Complex autograd logic

anjali411 · anjali411 · commit 576b09cf6a46 · 2020-08-25T12:28:22.000-07:00
ghstack-source-id: 62bde11 Pull Request resolved: #43208
diff --git a/torch/autograd/gradcheck.py b/torch/autograd/gradcheck.py
@@ -53,38 +53,48 @@ def get_numerical_jacobian(fn, input, target=None, eps=1e-3):
     if target is None:
         target = input
     output_size = fn(input).numel()
-    jacobian = make_jacobian(target, output_size)
-
+    w_jacobian = make_jacobian(target, output_size)

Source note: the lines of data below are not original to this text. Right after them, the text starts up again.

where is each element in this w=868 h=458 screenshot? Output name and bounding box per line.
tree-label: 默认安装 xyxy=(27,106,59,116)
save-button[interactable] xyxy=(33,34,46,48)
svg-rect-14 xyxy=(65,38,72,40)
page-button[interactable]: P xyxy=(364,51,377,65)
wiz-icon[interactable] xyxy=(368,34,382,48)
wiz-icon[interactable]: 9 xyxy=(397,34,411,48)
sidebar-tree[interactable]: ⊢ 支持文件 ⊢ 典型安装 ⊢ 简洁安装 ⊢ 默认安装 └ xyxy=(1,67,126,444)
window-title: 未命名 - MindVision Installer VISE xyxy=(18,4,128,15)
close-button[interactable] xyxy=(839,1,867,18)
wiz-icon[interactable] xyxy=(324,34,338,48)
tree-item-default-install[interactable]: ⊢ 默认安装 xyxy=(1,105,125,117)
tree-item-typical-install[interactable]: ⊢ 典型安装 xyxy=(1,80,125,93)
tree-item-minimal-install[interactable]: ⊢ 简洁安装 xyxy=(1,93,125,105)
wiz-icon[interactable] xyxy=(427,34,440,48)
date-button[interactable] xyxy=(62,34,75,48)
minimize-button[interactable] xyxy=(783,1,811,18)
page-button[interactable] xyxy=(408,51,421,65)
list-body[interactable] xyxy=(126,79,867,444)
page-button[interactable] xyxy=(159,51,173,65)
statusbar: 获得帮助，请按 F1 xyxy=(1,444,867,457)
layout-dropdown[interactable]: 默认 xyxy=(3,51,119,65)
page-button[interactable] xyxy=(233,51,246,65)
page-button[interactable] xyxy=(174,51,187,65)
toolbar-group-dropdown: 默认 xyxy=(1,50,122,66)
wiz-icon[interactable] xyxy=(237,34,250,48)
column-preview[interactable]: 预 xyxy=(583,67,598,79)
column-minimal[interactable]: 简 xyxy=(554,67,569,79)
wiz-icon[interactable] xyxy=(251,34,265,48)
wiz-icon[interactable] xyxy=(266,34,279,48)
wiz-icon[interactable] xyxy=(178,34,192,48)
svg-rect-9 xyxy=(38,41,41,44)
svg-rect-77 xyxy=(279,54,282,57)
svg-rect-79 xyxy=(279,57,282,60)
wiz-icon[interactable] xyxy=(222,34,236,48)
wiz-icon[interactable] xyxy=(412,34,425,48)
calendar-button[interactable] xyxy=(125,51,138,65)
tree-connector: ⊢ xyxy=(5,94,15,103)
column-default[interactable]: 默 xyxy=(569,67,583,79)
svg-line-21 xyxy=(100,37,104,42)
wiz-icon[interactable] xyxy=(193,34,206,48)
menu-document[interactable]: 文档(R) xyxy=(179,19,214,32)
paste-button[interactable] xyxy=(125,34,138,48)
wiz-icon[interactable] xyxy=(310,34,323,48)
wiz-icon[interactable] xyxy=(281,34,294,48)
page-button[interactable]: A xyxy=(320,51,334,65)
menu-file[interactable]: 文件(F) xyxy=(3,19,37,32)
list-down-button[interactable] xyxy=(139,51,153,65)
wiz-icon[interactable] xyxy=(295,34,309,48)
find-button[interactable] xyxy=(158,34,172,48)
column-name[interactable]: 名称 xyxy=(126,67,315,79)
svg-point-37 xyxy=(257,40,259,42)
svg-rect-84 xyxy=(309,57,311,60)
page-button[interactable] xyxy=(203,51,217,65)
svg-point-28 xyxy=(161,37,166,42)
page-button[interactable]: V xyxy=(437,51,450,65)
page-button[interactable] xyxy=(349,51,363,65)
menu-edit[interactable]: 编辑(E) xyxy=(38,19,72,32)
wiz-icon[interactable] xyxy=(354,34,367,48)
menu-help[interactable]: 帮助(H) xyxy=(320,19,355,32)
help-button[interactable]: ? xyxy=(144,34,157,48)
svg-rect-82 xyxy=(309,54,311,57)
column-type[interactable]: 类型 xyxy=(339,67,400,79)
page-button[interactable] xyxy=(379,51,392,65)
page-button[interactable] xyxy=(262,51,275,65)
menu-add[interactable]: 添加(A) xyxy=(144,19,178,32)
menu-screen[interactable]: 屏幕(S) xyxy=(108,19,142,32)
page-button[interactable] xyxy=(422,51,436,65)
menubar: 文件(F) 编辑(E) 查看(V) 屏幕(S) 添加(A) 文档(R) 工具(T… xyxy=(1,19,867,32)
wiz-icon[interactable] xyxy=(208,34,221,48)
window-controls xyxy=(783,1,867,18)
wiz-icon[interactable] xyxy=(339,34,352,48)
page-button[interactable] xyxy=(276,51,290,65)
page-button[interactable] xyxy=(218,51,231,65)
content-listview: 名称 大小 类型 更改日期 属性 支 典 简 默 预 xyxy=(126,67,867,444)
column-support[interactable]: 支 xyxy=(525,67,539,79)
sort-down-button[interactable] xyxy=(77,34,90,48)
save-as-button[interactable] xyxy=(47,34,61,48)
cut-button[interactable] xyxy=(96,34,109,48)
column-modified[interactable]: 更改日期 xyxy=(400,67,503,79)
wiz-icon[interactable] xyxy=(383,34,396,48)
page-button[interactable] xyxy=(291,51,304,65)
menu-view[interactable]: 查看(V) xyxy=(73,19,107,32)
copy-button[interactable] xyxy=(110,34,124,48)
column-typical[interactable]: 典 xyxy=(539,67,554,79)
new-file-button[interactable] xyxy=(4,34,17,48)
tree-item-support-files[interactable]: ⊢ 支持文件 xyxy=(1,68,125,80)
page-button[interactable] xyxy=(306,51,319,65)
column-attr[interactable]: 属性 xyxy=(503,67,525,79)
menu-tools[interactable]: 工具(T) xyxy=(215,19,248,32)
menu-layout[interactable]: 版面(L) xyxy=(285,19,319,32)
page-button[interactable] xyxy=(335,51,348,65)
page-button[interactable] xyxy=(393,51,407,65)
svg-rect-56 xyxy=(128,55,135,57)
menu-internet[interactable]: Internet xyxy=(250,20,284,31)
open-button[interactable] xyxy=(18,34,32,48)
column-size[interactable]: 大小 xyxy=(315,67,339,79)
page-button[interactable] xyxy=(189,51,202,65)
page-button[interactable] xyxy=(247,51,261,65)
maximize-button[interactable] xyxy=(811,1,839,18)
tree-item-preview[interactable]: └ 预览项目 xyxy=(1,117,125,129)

+    conj_w_jacobian = make_jacobian(target, output_size)
     # It's much easier to iterate over flattened lists of tensors.
     # These are reference to the same objects in jacobian, so any changes
     # will be reflected in it as well.
     x_tensors = iter_tensors(target, True)
-    j_tensors = iter_tensors(jacobian)
-
-    def compute_gradient(x, idx, is_mkldnn=False):
-
-        def fn_out():
-            if not is_mkldnn:
-                # x is a view into input and so this works
-                return fn(input).clone()
-            else:
-                # convert the dense tensor back to have mkldnn layout
-                return fn([x.to_mkldnn()])
-
-        orig = x[idx].item()
-        x[idx] = orig - eps
-        outa = fn_out()
-        x[idx] = orig + eps
-        outb = fn_out()
-        x[idx] = orig
-        r = (outb - outa) / (2 * eps)
-        return r.detach().reshape(-1)
+    w_j_tensors = iter_tensors(w_jacobian)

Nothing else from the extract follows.